Perturbation Training for Human-Robot Teams

Authors: Ramya Ramakrishnan, Chongjie Zhang, Julie Shah

JAIR 2017 | Venue PDF | Archive PDF | Plain Text | LLM Run Details

Reproducibility Variable Result LLM Response
Research Type Experimental In this work, we design and evaluate a computational learning model that enables a human-robot team to co-develop joint strategies for performing novel tasks that require coordination. ... We empirically validate the benefits of Ada PT through comparison to other hybrid reinforcement and transfer learning techniques ... Results from large-scale human subject experiments (n=48) indicate that Ada PT enables an agent to learn in a manner compatible with a human s own learning process, and that a robot undergoing perturbation training with a human results in a high level of team performance. Finally, we demonstrate that humanrobot training using Ada PT in a simulation environment produces effective performance for a team incorporating an embodied robot partner.
Researcher Affiliation Academia Ramya Ramakrishnan EMAIL Massachusetts Institute of Technology 77 Massachusetts Ave, Cambridge, MA 02139 Chongjie Zhang EMAIL Tsinghua University 30 Shuangqing Rd, Haidian Qu, Beijing Shi, China Julie Shah EMAIL Massachusetts Institute of Technology 77 Massachusetts Ave, Cambridge, MA 02139
Pseudocode Yes Figure 3: The Adaptive Perturbation Training (Ada PT) algorithm takes as input a new task and a library of value functions learned from previous tasks, among other parameters. ... Algorithm: Ada PT (Ω, {Q1, ..., QN}, τ, τ, K, H, γ, α, ϵ) ... Figure 4: π-reuse is a subfunction of PRQL that executes one episode of the task (from initialization to goal state) by using the chosen past policy to guide the learning of a new value function. ... Algorithm: π-reuse (QΩ, Πpast, ψ, v, H, γ, α, ϵ) ... Figure 5: Update-QValues is a subfunction of Ada PT that executes one episode of the task (from initialization to goal state) and updates all Q-value functions to adapt to the new task. ... Algorithm: Update-QValues (Q1, ..., QN, c, H, γ, α, ϵ) ... Figure 9: The Human-Robot-Communicate algorithm provides a computational framework for the robot to make decisions when communicating with a person. ... Algorithm: Human-Robot-Communicate (< a h, a r >, ϵsugg, ϵacc, Q(s, ah, ar), Q(s, ar))
Open Source Code No The paper does not provide any explicit statement about releasing source code, a direct link to a code repository, or mention of code in supplementary materials for the methodology described.
Open Datasets No The paper describes custom-designed simulation environments for a "Fire Extinguishing Task" and a "Grid World Task" where state and action spaces are defined within the paper. There are no mentions of standard public datasets, direct links, DOIs, or citations to specific public dataset resources used for the experiments.
Dataset Splits No The paper describes experimental phases with different "task variants" for training and testing (e.g., "Perturbation teams trained together on three different task variants, two times each. ... The teams were then tested on three new variants of the task"), but it does not refer to static datasets with specific training/test/validation splits in terms of percentages, sample counts, or citations to predefined data partitions.

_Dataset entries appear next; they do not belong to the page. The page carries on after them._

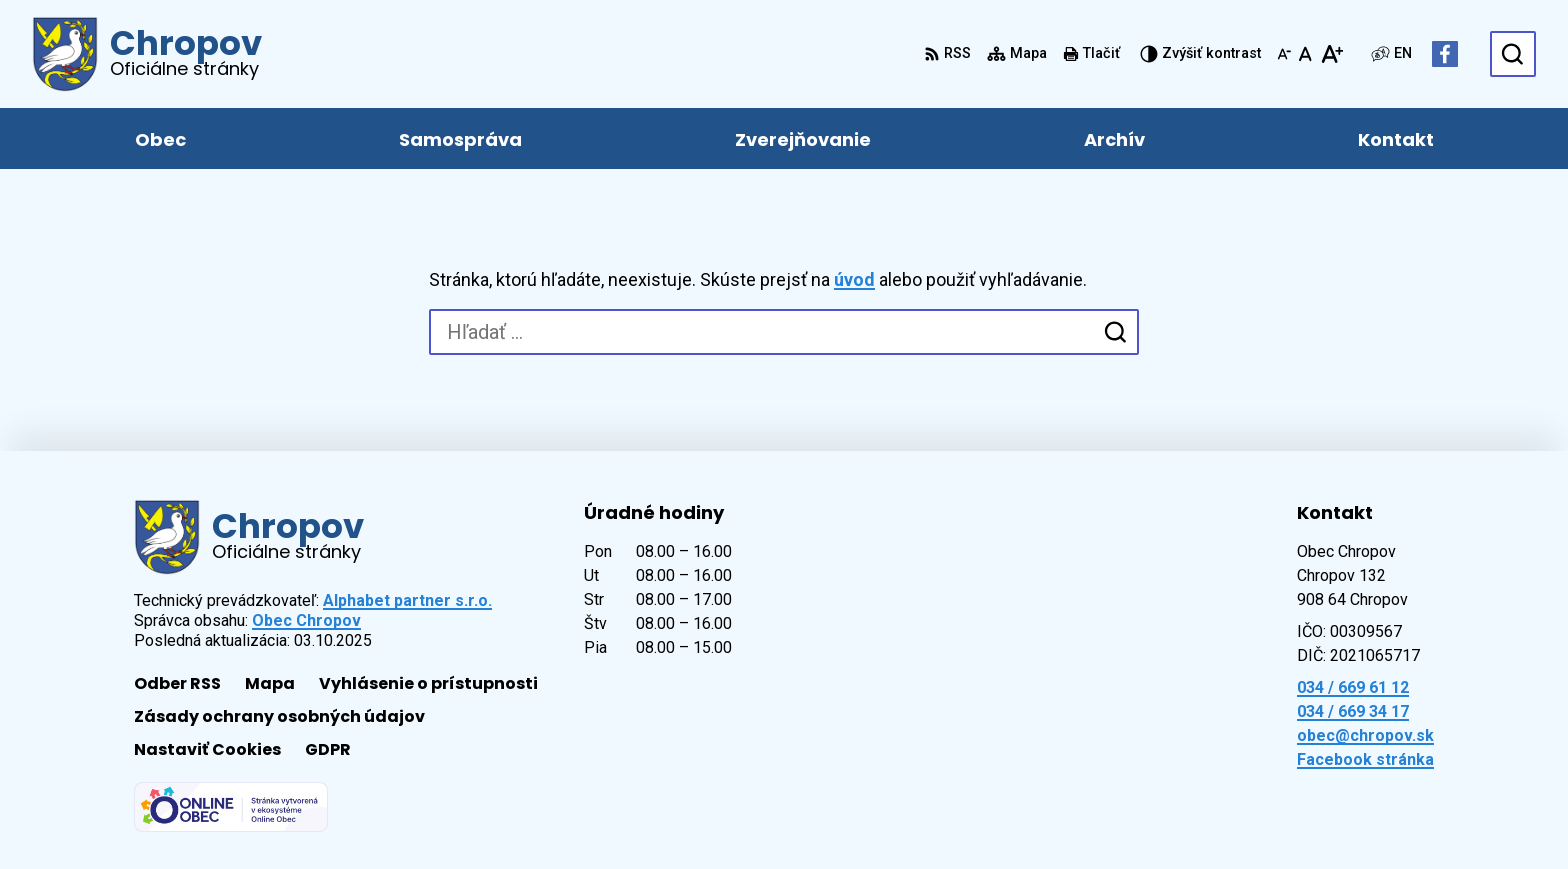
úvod (854, 279)
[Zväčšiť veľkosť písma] (1331, 54)
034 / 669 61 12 (1353, 687)
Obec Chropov (306, 620)
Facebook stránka (1365, 759)
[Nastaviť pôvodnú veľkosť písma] (1305, 54)
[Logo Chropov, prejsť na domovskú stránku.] (147, 54)
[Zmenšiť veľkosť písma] (1284, 54)
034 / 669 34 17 (1353, 711)
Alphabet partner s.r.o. (407, 600)
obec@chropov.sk (1365, 735)
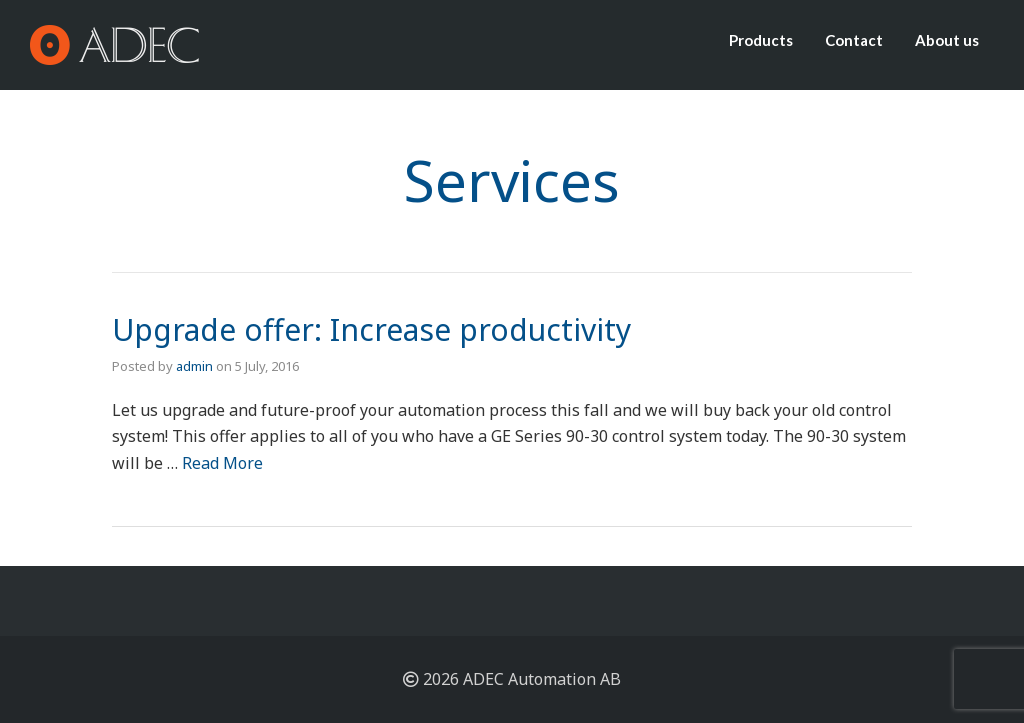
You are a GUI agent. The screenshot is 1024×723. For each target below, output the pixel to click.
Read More (222, 463)
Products (761, 40)
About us (947, 40)
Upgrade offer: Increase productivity (371, 329)
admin (194, 366)
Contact (854, 40)
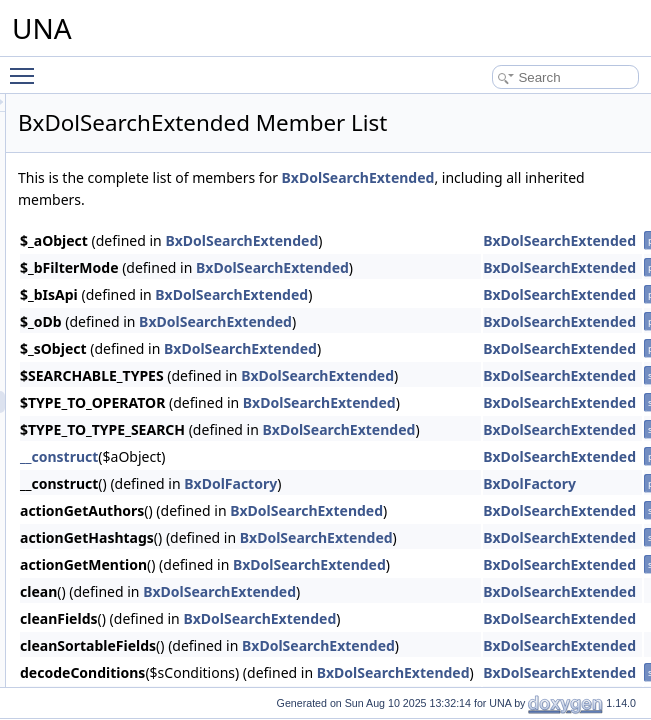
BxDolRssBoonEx (118, 226)
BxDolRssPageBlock (126, 270)
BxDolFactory (480, 505)
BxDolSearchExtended (131, 402)
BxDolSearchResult (123, 380)
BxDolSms (99, 512)
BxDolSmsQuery (115, 534)
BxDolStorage (108, 666)
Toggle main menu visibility (27, 67)
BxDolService (107, 446)
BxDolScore (102, 314)
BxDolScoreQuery (119, 336)
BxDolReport (105, 116)
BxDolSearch (106, 358)
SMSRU (92, 578)
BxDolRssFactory (117, 248)
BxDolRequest (109, 160)
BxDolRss (97, 204)
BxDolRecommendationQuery (150, 94)
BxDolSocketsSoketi (125, 644)
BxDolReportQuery (121, 138)
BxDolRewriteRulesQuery (139, 182)
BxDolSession (108, 468)
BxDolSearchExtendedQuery (147, 424)
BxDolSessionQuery (124, 490)
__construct (309, 478)
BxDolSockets (108, 622)
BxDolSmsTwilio (114, 600)
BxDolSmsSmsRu (118, 556)
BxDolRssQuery (113, 292)
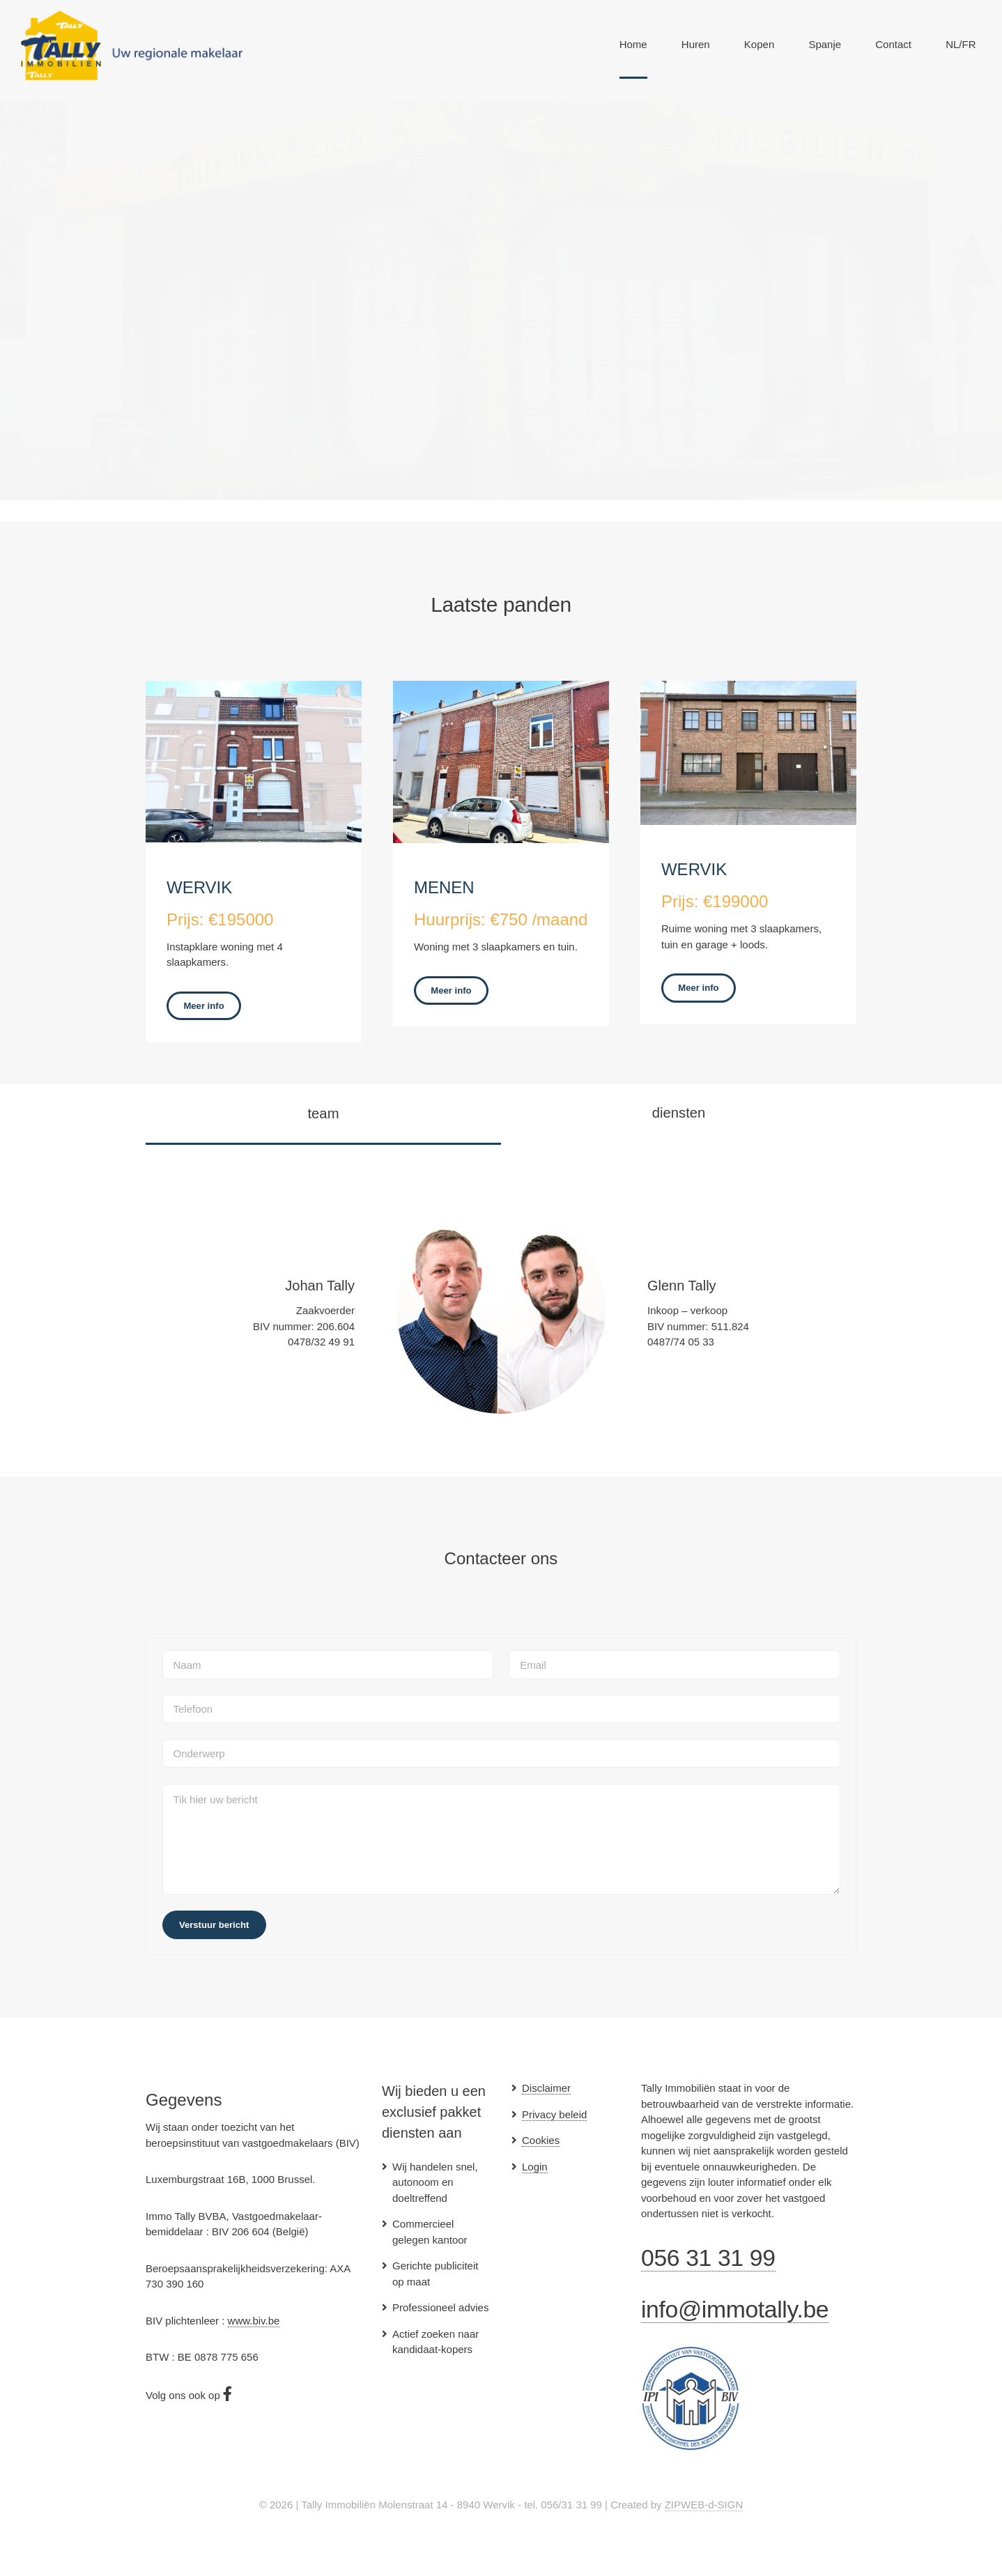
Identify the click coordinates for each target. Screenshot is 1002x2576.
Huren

The data is generated through interaction in a simulated environment.
Hardware Specification Yes Finally, we demonstrate in robot experiments with a PR2 (n=12 human-robot teams) that human-robot training using Ada PT in a simulation environment produces effective performance for a team incorporating an embodied robot partner. ... We recruited 12 participants from a university campus and assigned them all to the perturbation Ada PT condition. ... For the embodied robot experiments, the participants trained in simulation and then worked with a PR2 robot during three testing sessions, which were identical to those in the simulation experiments.
Software Dependencies No The paper mentions several algorithms and frameworks like Q-learning, PRQL, RBDist, and Google web speech recognition, but it does not specify any version numbers for these software components or other libraries used in the implementation.
Experiment Setup Yes In our experiments, we used γ = 1 to represent a finite horizon problem. Other parameters were initialized as follows: ϵ = 0.1, α = 0.05, τ = 0, τ = 0.01, K = 400,000 for training and 2,000 for testing, and H = 30. For PRQL, the additional ψ parameter was initially set to 1 and the v parameter to 0.95. For PRQL-RBDist, we used 5,000 data points of the form < s, a, s > for each task. ... Parameters for the Grid World task were initialized as follows: γ = 1, ϵ = 0.1, and α = 0.05, τ = 0, τ = 0.01, K = 1,000,000 for training and 5,000 for testing, and H = 30. For PRQL, the additional ψ parameter was initialized to 1 and the v parameter to 0.95. For PRQL-RBDist, we used 10,000 data points of the form < s, a, s > for each task.